_Task description:_ Return the run of lines below that opens with the line containing "Insurances (83, 478)" and closes with the line containing "Legislator Nuñez Celebrates District", keeping each one exact.

── Records for processing ──

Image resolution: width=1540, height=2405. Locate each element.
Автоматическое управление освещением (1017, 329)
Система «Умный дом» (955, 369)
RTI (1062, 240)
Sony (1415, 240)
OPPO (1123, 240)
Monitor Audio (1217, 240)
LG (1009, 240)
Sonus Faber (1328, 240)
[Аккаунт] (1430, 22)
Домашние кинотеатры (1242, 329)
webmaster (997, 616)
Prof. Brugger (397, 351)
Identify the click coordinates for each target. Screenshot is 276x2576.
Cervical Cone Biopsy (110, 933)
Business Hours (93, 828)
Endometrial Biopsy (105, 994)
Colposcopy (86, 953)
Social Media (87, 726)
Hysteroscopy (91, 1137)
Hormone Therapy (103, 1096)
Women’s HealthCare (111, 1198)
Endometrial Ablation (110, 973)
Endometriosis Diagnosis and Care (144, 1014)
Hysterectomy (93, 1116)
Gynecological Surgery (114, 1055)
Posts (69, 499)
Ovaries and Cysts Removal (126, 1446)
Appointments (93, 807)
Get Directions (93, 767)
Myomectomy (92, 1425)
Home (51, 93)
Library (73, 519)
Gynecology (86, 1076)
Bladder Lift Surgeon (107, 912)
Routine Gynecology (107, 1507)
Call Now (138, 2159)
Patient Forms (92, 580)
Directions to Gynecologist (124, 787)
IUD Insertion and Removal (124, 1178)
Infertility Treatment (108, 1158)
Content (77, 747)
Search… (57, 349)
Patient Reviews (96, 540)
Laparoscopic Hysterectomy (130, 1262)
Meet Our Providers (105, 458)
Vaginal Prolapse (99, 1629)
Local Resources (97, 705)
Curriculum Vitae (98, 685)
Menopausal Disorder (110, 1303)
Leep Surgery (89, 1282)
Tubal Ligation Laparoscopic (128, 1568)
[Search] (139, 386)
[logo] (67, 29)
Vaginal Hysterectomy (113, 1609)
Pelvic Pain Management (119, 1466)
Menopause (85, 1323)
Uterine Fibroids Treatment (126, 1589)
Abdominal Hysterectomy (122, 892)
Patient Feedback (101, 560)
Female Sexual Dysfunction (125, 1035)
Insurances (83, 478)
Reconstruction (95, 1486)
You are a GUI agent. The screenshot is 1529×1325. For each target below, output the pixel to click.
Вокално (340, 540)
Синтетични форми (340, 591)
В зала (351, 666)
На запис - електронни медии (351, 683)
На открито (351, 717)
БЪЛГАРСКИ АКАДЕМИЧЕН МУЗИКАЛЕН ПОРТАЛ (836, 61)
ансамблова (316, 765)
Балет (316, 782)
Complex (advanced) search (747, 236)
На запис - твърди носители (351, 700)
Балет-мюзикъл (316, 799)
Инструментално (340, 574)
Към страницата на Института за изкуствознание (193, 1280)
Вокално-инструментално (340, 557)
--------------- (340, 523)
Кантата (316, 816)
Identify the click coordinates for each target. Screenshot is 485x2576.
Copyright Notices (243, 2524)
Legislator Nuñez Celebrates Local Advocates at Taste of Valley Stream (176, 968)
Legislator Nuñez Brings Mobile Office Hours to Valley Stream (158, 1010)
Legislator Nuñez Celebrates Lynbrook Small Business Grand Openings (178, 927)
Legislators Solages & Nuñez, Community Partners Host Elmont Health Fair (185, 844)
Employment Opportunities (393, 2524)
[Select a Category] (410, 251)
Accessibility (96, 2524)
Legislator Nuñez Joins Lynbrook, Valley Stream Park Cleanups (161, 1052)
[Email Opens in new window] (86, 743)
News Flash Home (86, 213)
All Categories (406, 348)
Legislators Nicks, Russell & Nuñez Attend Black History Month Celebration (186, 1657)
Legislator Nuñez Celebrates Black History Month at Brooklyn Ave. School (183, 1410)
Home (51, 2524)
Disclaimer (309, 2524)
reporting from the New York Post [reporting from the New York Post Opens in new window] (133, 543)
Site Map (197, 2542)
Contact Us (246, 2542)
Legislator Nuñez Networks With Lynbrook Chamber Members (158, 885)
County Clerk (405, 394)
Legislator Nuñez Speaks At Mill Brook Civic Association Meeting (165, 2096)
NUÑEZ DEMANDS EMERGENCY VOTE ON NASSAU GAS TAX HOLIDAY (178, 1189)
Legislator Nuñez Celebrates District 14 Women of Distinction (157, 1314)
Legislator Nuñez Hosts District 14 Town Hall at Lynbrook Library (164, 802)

───

_Output:_
Insurances (83, 478)
Reconstruction (95, 1486)
You are a GUI agent. The screenshot is 1529×1325. For each target below, output the pixel to click.
Вокално (340, 540)
Синтетични форми (340, 591)
В зала (351, 666)
На запис - електронни медии (351, 683)
На открито (351, 717)
БЪЛГАРСКИ АКАДЕМИЧЕН МУЗИКАЛЕН ПОРТАЛ (836, 61)
ансамблова (316, 765)
Балет (316, 782)
Complex (advanced) search (747, 236)
На запис - твърди носители (351, 700)
Балет-мюзикъл (316, 799)
Инструментално (340, 574)
Към страницата на Института за изкуствознание (193, 1280)
Вокално-инструментално (340, 557)
--------------- (340, 523)
Кантата (316, 816)
Identify the click coordinates for each target. Screenshot is 485x2576.
Copyright Notices (243, 2524)
Legislator Nuñez Celebrates Local Advocates at Taste of Valley Stream (176, 968)
Legislator Nuñez Brings Mobile Office Hours to Valley Stream (158, 1010)
Legislator Nuñez Celebrates Lynbrook Small Business Grand Openings (178, 927)
Legislators Solages & Nuñez, Community Partners Host Elmont Health Fair (185, 844)
Employment Opportunities (393, 2524)
[Select a Category] (410, 251)
Accessibility (96, 2524)
Legislator Nuñez Joins Lynbrook, Valley Stream Park Cleanups (161, 1052)
[Email Opens in new window] (86, 743)
News Flash Home (86, 213)
All Categories (406, 348)
Legislators Nicks, Russell & Nuñez Attend Black History Month Celebration (186, 1657)
Legislator Nuñez Celebrates Black History Month at Brooklyn Ave. School (183, 1410)
Home (51, 2524)
Disclaimer (309, 2524)
reporting from the New York Post [reporting from the New York Post Opens in new window] (133, 543)
Site Map (197, 2542)
Contact Us (246, 2542)
Legislator Nuñez Networks With Lynbrook Chamber Members (158, 885)
County Clerk (405, 394)
Legislator Nuñez Speaks At Mill Brook Civic Association Meeting (165, 2096)
NUÑEZ DEMANDS EMERGENCY VOTE ON NASSAU GAS TAX HOLIDAY (178, 1189)
Legislator Nuñez Celebrates District 14 Women of Distinction (157, 1314)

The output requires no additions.